Stored data entries
BEGIN

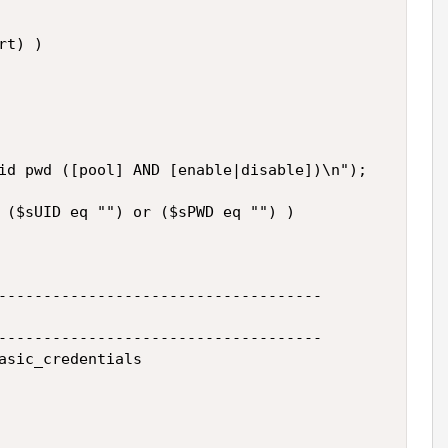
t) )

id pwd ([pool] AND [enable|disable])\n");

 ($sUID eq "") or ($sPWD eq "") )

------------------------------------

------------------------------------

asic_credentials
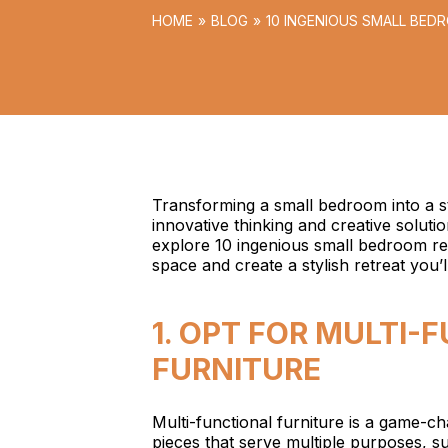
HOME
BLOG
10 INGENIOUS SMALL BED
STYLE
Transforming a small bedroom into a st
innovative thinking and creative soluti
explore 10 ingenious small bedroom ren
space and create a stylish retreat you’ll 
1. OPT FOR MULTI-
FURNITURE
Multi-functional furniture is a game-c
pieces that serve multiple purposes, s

END
BEGIN

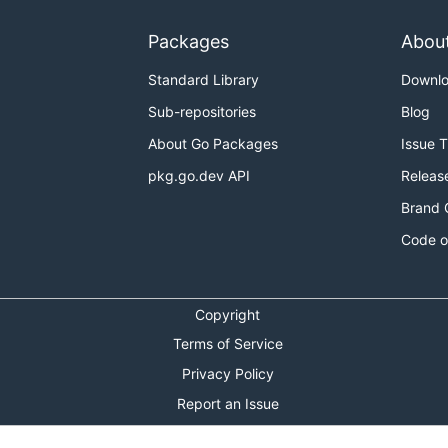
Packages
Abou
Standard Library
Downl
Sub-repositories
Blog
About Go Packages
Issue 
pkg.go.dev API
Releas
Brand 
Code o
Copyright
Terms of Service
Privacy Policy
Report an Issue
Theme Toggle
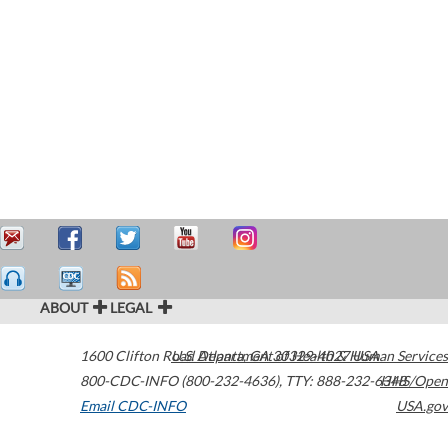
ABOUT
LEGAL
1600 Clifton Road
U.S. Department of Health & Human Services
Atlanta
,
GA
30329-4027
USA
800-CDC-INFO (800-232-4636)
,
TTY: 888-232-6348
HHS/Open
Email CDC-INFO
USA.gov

END

> _What you need to do_
Scan the lines above for the word "INFO". Return each one that has it.

> _Solution to this task_
800-CDC-INFO (800-232-4636)
Email CDC-INFO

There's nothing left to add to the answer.